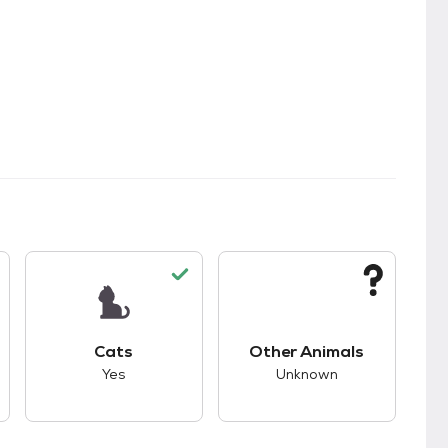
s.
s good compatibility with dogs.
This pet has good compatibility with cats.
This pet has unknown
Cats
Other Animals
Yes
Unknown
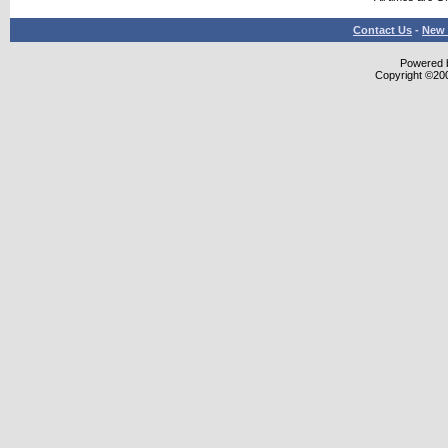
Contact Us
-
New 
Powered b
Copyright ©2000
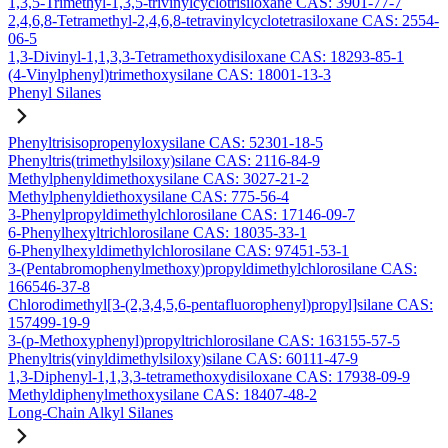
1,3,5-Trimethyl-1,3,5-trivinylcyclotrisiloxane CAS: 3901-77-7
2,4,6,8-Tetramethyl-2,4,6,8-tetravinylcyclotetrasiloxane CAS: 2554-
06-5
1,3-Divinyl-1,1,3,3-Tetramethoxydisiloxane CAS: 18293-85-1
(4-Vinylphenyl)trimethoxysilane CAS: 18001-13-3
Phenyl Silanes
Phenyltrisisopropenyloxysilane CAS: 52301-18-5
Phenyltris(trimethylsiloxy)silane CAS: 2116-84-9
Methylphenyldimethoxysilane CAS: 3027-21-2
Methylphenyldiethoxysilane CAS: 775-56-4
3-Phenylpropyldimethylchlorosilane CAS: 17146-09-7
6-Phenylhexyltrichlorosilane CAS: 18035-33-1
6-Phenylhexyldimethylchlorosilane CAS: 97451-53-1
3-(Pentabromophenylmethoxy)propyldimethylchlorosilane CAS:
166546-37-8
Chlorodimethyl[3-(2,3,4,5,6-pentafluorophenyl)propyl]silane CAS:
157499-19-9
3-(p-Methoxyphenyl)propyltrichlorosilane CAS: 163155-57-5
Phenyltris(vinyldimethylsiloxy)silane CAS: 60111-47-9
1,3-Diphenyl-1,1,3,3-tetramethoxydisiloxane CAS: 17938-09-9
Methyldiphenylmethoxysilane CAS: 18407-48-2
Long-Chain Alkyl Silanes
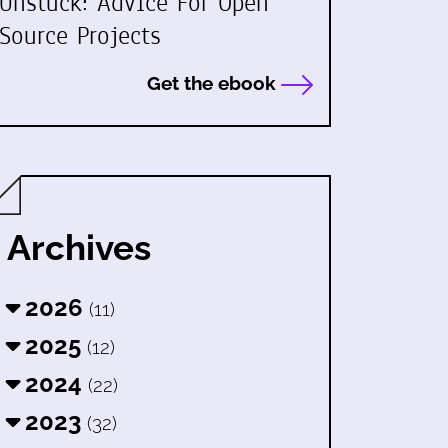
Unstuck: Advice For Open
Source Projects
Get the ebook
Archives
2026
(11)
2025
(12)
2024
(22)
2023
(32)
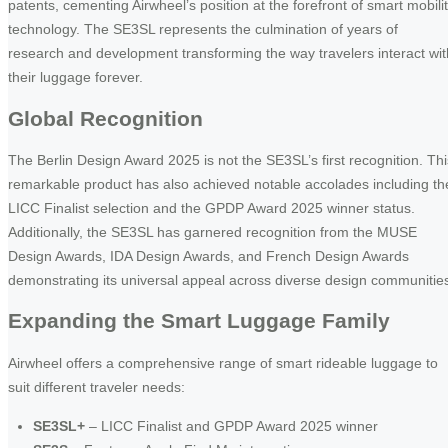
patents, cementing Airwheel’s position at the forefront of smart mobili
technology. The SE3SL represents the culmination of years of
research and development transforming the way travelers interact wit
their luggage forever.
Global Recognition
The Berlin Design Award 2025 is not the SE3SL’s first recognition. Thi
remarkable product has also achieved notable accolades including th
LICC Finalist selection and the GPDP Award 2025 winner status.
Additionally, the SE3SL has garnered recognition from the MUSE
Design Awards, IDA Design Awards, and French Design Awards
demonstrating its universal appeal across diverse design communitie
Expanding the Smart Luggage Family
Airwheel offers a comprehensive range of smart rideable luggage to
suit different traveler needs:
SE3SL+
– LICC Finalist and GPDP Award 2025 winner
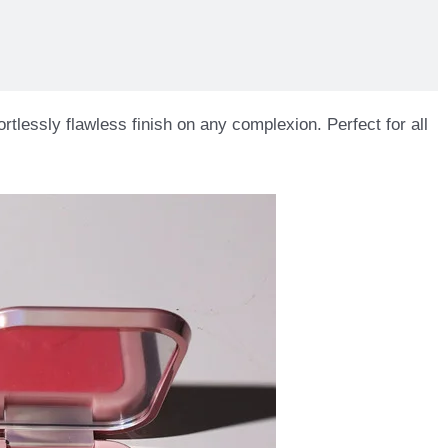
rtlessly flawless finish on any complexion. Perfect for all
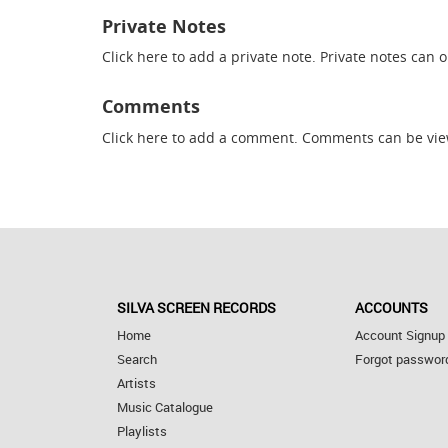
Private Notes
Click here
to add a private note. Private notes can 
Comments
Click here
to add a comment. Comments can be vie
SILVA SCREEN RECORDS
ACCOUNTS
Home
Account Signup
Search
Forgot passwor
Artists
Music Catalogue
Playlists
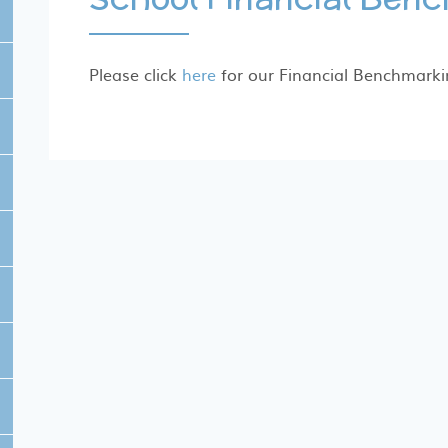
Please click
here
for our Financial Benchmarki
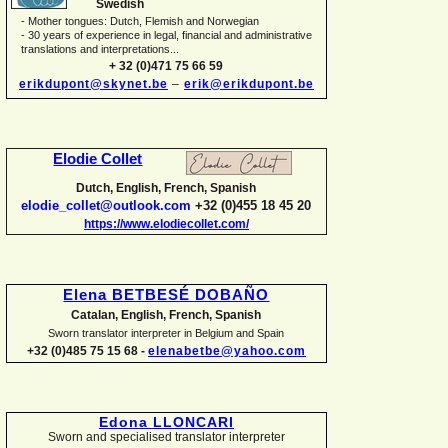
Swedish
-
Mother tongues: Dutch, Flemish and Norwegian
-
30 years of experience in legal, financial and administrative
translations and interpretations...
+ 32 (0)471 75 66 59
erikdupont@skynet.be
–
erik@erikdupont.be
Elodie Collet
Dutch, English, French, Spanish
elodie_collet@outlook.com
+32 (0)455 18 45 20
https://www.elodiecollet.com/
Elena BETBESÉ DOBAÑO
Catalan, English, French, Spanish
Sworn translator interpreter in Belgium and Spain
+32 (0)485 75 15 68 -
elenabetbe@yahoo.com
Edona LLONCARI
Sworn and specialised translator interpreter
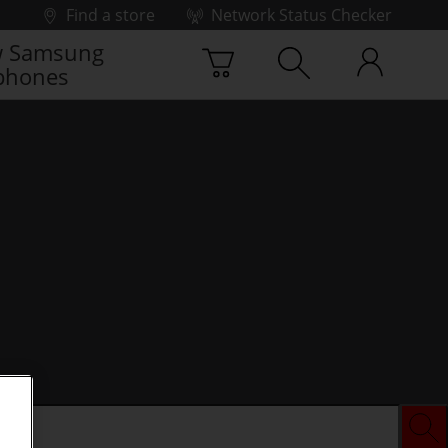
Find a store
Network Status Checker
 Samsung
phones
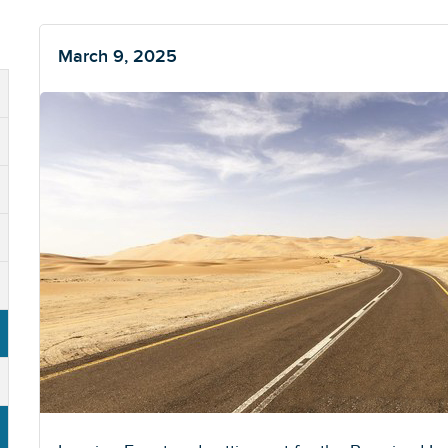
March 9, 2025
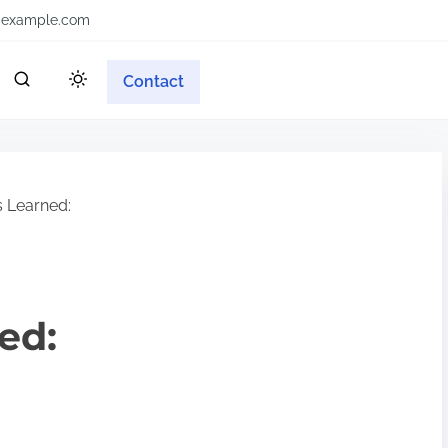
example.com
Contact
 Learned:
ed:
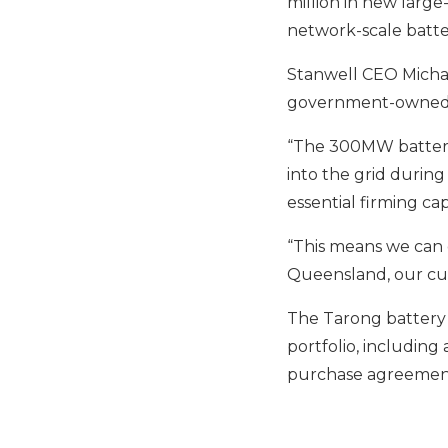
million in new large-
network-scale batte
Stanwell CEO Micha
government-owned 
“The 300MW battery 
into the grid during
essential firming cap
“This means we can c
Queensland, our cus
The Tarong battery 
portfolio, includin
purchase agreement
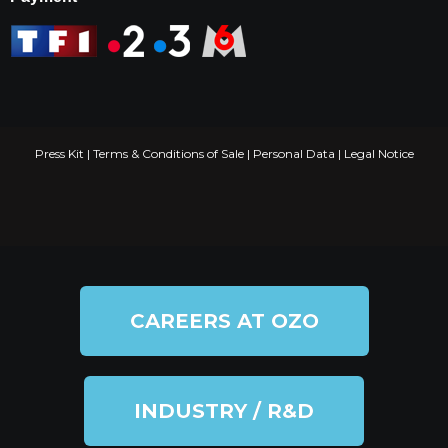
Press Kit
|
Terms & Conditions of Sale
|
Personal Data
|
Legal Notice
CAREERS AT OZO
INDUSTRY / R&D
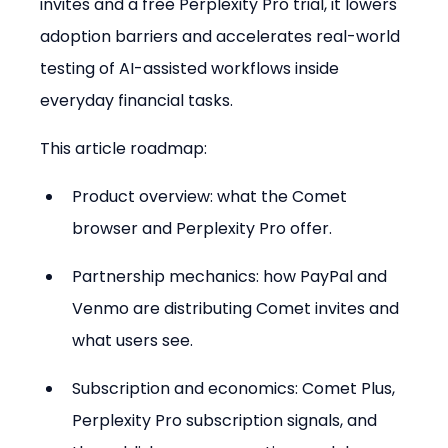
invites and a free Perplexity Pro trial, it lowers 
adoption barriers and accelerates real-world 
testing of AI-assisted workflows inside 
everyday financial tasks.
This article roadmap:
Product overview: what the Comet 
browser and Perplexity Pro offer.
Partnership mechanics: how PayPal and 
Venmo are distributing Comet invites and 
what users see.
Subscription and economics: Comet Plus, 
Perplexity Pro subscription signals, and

» What is expected
Using the records above, print exactly the run of lines that starts with the line with "Elodie Collet" and goes on through the line with "Stanwell CEO Micha", pictures excluded.

» Response to this task
Elodie Collet
Dutch, English, French, Spanish
elodie_collet@outlook.com
+32 (0)455 18 45 20
https://www.elodiecollet.com/
Elena BETBESÉ DOBAÑO
Catalan, English, French, Spanish
Sworn translator interpreter in Belgium and Spain
+32 (0)485 75 15 68 -
elenabetbe@yahoo.com
Edona LLONCARI
Sworn and specialised translator interpreter
Find a store
Network Status Checker
 Samsung
phones
March 9, 2025
example.com
Contact
 Learned:
ed:
million in new large-
network-scale batte
Stanwell CEO Micha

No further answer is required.